== Data records

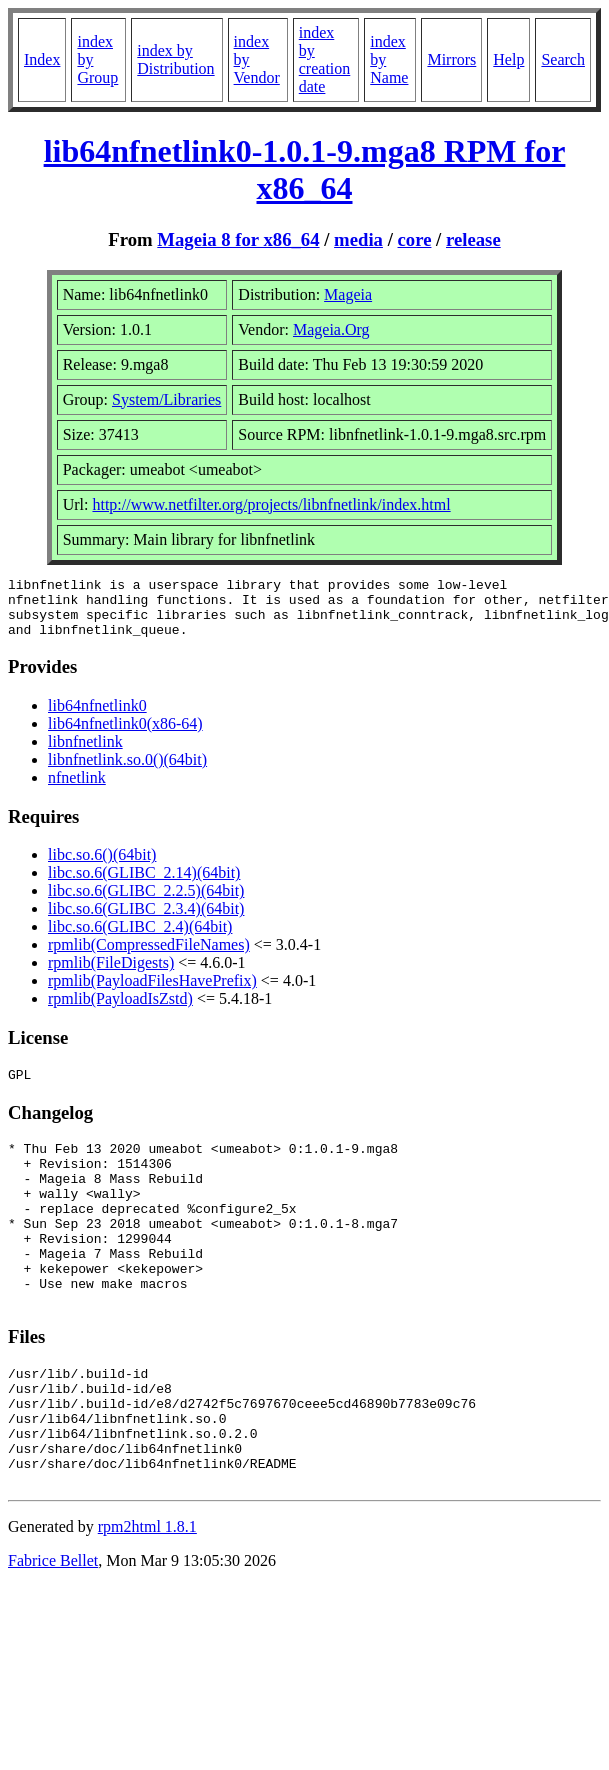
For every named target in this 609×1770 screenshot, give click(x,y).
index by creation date (325, 59)
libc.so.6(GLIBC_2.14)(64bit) (144, 884)
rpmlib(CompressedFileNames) (149, 956)
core (415, 239)
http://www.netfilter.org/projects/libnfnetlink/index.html (271, 504)
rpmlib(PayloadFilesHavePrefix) (152, 992)
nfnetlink (77, 789)
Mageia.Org (331, 329)
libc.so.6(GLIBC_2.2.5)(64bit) (146, 902)
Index (42, 59)
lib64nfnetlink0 (97, 717)
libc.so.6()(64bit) (102, 866)
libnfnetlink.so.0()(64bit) (127, 771)
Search (563, 59)
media (358, 239)
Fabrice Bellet (53, 1632)
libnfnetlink (85, 753)
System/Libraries (166, 399)
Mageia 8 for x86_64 (238, 239)
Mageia (348, 294)
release (473, 239)
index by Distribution (175, 59)
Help (508, 59)
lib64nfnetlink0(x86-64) (125, 735)
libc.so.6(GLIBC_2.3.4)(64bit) (146, 920)
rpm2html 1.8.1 (147, 1598)
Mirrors (451, 59)
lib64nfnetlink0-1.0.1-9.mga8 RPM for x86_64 (305, 169)
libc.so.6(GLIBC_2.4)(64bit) (140, 938)
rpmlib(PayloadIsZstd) (120, 1010)
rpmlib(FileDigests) (111, 974)
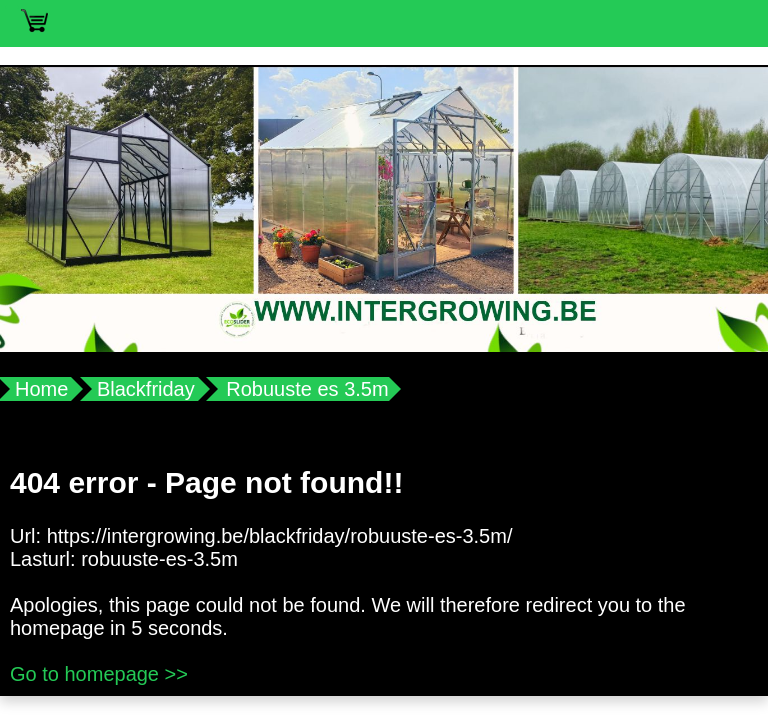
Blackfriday (146, 389)
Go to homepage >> (99, 674)
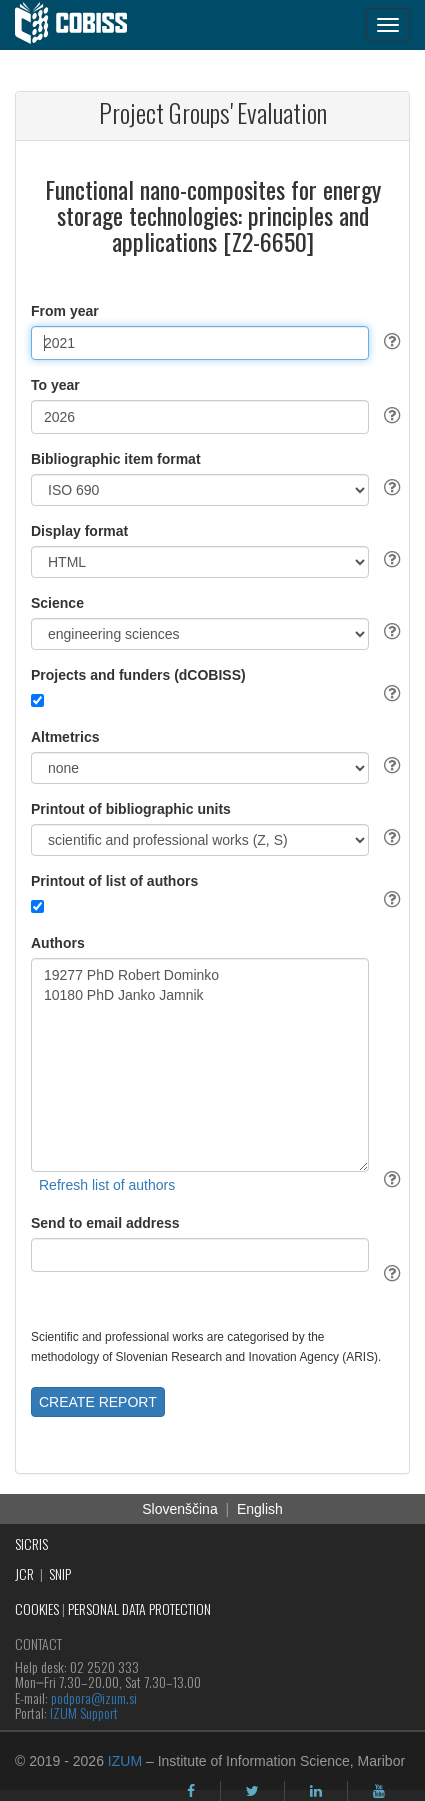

====

◆ **Work to complete**
Exact copy, no pictures: return the entries word for word.

◆ **Output of the task**
For every named target in this 609×1770 screenshot, give click(x,y).
index by creation date (325, 59)
libc.so.6(GLIBC_2.14)(64bit) (144, 884)
rpmlib(CompressedFileNames) (149, 956)
core (415, 239)
http://www.netfilter.org/projects/libnfnetlink/index.html (271, 504)
rpmlib(PayloadFilesHavePrefix) (152, 992)
nfnetlink (77, 789)
Mageia.Org (331, 329)
libc.so.6(GLIBC_2.2.5)(64bit) (146, 902)
Index (42, 59)
lib64nfnetlink0 (97, 717)
libc.so.6()(64bit) (102, 866)
libnfnetlink.so.0()(64bit) (127, 771)
Search (563, 59)
media (358, 239)
Fabrice Bellet (53, 1632)
libnfnetlink (85, 753)
System/Libraries (166, 399)
Mageia 8 for x86_64 (238, 239)
Mageia (348, 294)
release (473, 239)
index by Distribution (175, 59)
Help (508, 59)
lib64nfnetlink0(x86-64) (125, 735)
libc.so.6(GLIBC_2.3.4)(64bit) (146, 920)
rpm2html 1.8.1 (147, 1598)
Mirrors (451, 59)
lib64nfnetlink0-1.0.1-9.mga8 RPM for x86_64 (305, 169)
libc.so.6(GLIBC_2.4)(64bit) (140, 938)
rpmlib(PayloadIsZstd) (120, 1010)
rpmlib(FileDigests) (111, 974)
Blackfriday (146, 389)
Go to homepage >> (99, 674)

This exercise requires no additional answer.